--- Given data Enclosed Below ---
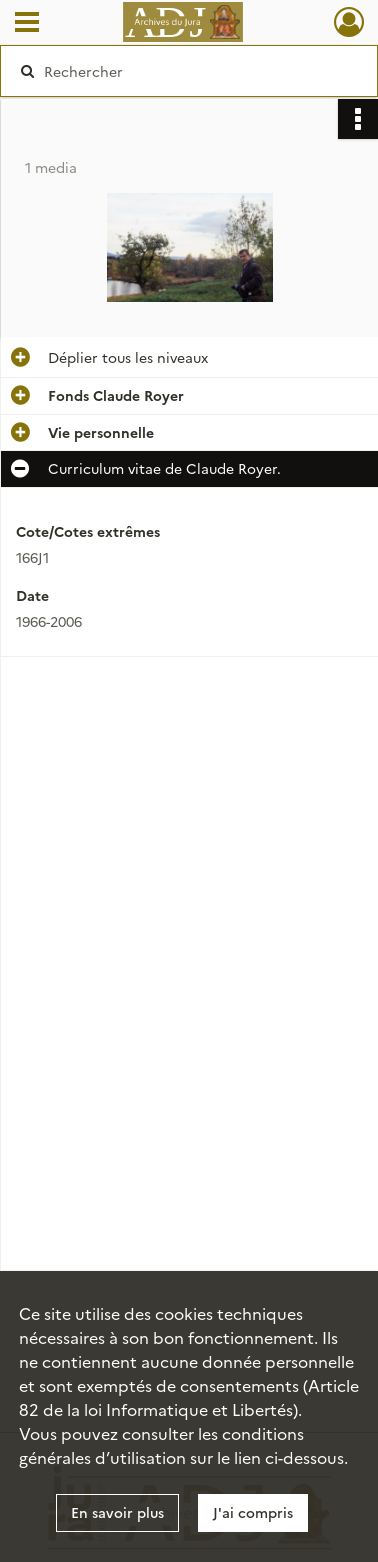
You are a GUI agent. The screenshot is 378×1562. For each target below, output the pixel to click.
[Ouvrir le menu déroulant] (27, 24)
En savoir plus (117, 1512)
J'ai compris (253, 1512)
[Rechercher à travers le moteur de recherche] (187, 71)
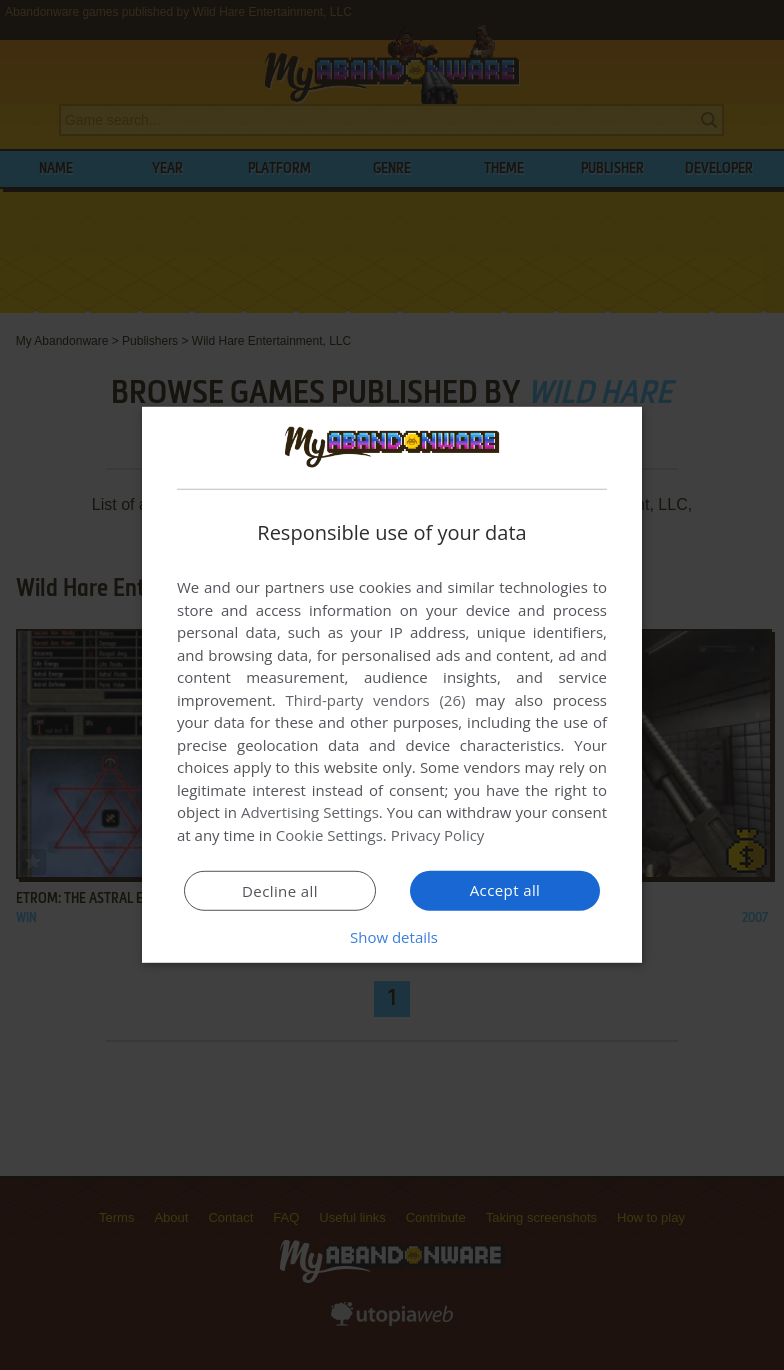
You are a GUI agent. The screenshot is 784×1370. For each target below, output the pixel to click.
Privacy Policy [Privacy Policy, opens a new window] (438, 835)
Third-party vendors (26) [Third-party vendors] (375, 700)
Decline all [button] (280, 891)
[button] (392, 937)
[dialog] (392, 685)
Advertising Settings (310, 812)
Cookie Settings (329, 835)
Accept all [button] (505, 890)
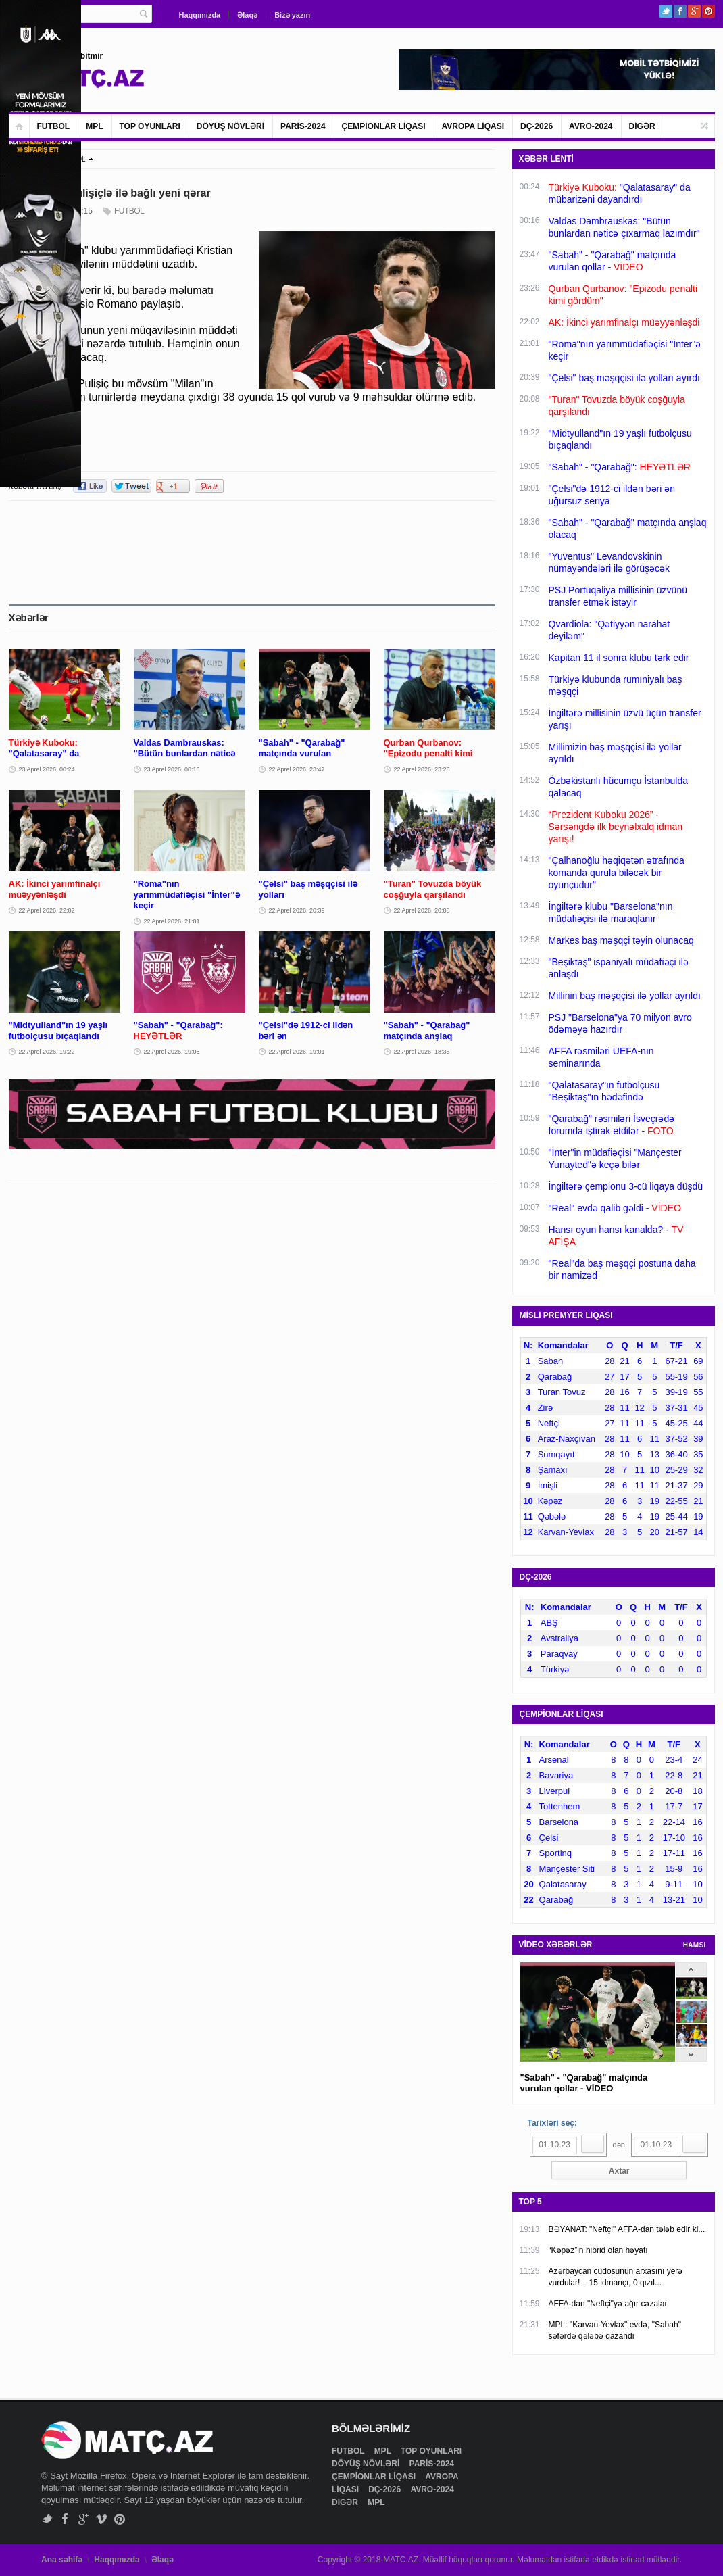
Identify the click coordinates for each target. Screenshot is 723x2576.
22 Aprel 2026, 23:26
--- End of Enclosed Given data ---
Work task.
The records above should be reproduced exactly, with the pictures omitted.

Response to this exercise.
You are a GUI agent. The screenshot is 378×1562. For each target below, output the pixel to click.
[Ouvrir le menu déroulant] (27, 24)
En savoir plus (117, 1512)
J'ai compris (253, 1512)
[Rechercher à travers le moteur de recherche] (187, 71)
You are a GUI agent. The screenshot is 784×1370. For each target below, output the pixel to click.
Privacy Policy [Privacy Policy, opens a new window] (438, 835)
Third-party vendors (26) [Third-party vendors] (375, 700)
Decline all [button] (280, 891)
[button] (392, 937)
[dialog] (392, 685)
Advertising Settings (310, 812)
Cookie Settings (329, 835)
Accept all [button] (505, 890)
Identify the click coordinates for each target. Screenshot is 723x2576.
22 Aprel 2026, 23:26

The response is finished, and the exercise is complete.